The two parent water parcels may have the same density, but they have different properties; for instance, different salinities and temperatures. Seawater almost always gets denser if it gets either slightly colder or slightly saltier. But medium-warm, medium-salty water can be denser than both fresher, colder water and saltier, warmer water; in other words, the equation of state for seawater is monotonic, but non-linear. See diagram.

Cabbeling may also occur in fresh water, since pure water is densest at about 4 C. A mixture of 1 °C water and 6 °C water, for instance, might have a temperature of 4 °C, making it denser than either parent. Ice is also less dense than water, so although ice floats in warm water, meltwater sinks in warm water.

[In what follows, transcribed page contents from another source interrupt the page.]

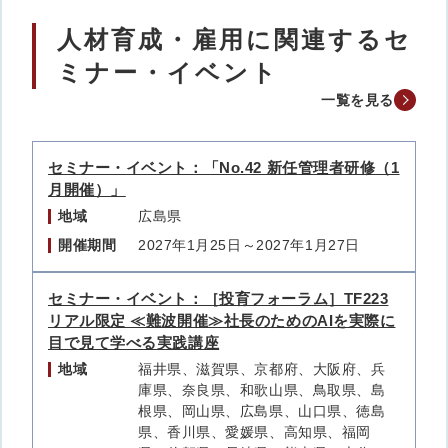
人材育成・雇用に関連するセ
ミナー・イベント
一覧を見る
セミナー・イベント：「No.42 新任管理者研修（1
月開催）」
地域
広島県
開催期間
2027年1月25日～2027年1月27日
セミナー・イベント：［投育フォーラム］TF223
リアル限定 ≪難波開催≫社長のためのAIを実際に
目で見て学べる実践講座
地域
福井県、滋賀県、京都府、大阪府、兵
庫県、奈良県、和歌山県、鳥取県、島
根県、岡山県、広島県、山口県、徳島
県、香川県、愛媛県、高知県、福岡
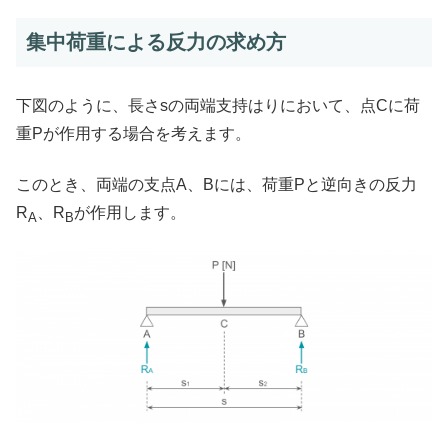
集中荷重による反力の求め方
下図のように、長さsの両端支持はりにおいて、点Cに荷
重Pが作用する場合を考えます。
このとき、両端の支点A、Bには、荷重Pと逆向きの反力
R
、R
が作用します。
A
B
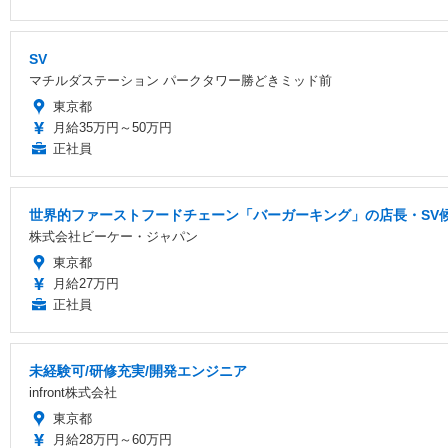
SV
マチルダステーション パークタワー勝どきミッド前
東京都
月給35万円～50万円
正社員
世界的ファーストフードチェーン「バーガーキング」の店長・SV候
株式会社ビーケー・ジャパン
東京都
月給27万円
正社員
未経験可/研修充実/開発エンジニア
infront株式会社
東京都
月給28万円～60万円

The densification of the new mixed water parcel is a result of a slight contraction upon mixing; a decrease in volume of the combined water parcel. A new water parcel that has the same mass, but is lower in volume, will be denser. Denser water sinks or downwells in the otherwise neutral surface of the water body, where the two initial water parcels originated.

==History of term==
The importance of this process in oceanography was first pointed out by Witte, in a 1902 publication (Witte, E. (1902). "Zur Theorie der Stromkabbelungen").

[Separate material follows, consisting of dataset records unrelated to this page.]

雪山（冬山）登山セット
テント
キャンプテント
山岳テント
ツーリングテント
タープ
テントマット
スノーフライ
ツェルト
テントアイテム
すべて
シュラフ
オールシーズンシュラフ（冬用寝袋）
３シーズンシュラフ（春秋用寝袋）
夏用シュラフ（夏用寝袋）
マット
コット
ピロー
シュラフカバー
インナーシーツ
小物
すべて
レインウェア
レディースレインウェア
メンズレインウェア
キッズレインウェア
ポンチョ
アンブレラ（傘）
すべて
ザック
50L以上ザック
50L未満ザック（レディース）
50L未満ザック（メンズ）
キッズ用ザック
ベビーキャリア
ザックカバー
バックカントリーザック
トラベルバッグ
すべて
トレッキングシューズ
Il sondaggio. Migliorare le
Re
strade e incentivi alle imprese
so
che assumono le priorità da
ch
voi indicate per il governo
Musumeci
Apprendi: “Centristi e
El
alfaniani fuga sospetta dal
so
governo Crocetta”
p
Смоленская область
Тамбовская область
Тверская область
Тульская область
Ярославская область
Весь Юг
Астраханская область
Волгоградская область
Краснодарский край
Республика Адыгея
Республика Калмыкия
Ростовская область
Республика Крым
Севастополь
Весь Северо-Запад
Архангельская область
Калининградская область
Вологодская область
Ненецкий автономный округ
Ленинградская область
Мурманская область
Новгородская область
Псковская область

The German origin of the term has caused some etymological confusion and disagreements as to the correct spelling of the term; for details, see the Wiktionary entry on cabelling. Oceanographers generally follow Stommel and refer to the process as "cabbeling".

== High-latitude cabbeling ==
Cabbeling may occur frequently in high-latitude waters. Polar region waters are a place where cold and fresh water melting from sea ice meets warmer, saltier water. Ocean currents are responsible for bringing this warmer, saltier water to higher latitudes, especially on the eastern shores of Northern Hemisphere continents, and on the western shores of Southern Hemisphere continents. The phenomenon of cabbeling has been particularly noted in the Weddell Sea and the Greenland Sea.